■ **Instructions for the task**
All of the data beneath this instruction is to be transcribed word for word.

--- Available data ---

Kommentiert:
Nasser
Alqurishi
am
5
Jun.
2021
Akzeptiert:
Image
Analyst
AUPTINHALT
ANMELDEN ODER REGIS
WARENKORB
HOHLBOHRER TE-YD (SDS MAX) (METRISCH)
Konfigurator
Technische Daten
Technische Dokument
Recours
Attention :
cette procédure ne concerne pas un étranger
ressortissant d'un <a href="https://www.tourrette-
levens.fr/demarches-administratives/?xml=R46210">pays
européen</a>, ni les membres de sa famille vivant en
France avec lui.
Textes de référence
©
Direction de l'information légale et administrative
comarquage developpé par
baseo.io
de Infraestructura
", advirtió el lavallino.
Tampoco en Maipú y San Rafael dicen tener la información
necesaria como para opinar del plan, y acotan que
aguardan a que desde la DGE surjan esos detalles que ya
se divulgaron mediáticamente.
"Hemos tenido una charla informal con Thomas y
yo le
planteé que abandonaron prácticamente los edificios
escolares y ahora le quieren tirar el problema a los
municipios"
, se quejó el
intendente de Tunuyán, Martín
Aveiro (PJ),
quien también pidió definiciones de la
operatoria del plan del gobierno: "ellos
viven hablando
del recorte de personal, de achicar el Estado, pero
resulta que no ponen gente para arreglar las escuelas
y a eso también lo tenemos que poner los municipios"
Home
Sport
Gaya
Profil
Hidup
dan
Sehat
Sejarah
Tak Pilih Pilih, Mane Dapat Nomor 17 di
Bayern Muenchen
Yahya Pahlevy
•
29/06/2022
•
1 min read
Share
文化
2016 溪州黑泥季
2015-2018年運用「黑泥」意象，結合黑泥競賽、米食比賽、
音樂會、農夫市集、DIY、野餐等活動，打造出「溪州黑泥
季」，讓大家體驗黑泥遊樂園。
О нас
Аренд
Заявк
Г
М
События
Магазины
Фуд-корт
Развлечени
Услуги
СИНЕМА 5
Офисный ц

---

■ **Reply**
Kommentiert:
Nasser
Alqurishi
am
5
Jun.
2021
Akzeptiert:
Image
Analyst
AUPTINHALT
ANMELDEN ODER REGIS
WARENKORB
HOHLBOHRER TE-YD (SDS MAX) (METRISCH)
Konfigurator
Technische Daten
Technische Dokument
Recours
Attention :
cette procédure ne concerne pas un étranger
ressortissant d'un <a href="https://www.tourrette-
levens.fr/demarches-administratives/?xml=R46210">pays
européen</a>, ni les membres de sa famille vivant en
France avec lui.
Textes de référence
©
Direction de l'information légale et administrative
comarquage developpé par
baseo.io
de Infraestructura
", advirtió el lavallino.
Tampoco en Maipú y San Rafael dicen tener la información
necesaria como para opinar del plan, y acotan que
aguardan a que desde la DGE surjan esos detalles que ya
se divulgaron mediáticamente.
"Hemos tenido una charla informal con Thomas y
yo le
planteé que abandonaron prácticamente los edificios
escolares y ahora le quieren tirar el problema a los
municipios"
, se quejó el
intendente de Tunuyán, Martín
Aveiro (PJ),
quien también pidió definiciones de la
operatoria del plan del gobierno: "ellos
viven hablando
del recorte de personal, de achicar el Estado, pero
resulta que no ponen gente para arreglar las escuelas
y a eso también lo tenemos que poner los municipios"
Home
Sport
Gaya
Profil
Hidup
dan
Sehat
Sejarah
Tak Pilih Pilih, Mane Dapat Nomor 17 di
Bayern Muenchen
Yahya Pahlevy
•
29/06/2022
•
1 min read
Share
文化
2016 溪州黑泥季
2015-2018年運用「黑泥」意象，結合黑泥競賽、米食比賽、
音樂會、農夫市集、DIY、野餐等活動，打造出「溪州黑泥
季」，讓大家體驗黑泥遊樂園。
О нас
Аренд
Заявк
Г
М
События
Магазины
Фуд-корт
Развлечени
Услуги
СИНЕМА 5
Офисный ц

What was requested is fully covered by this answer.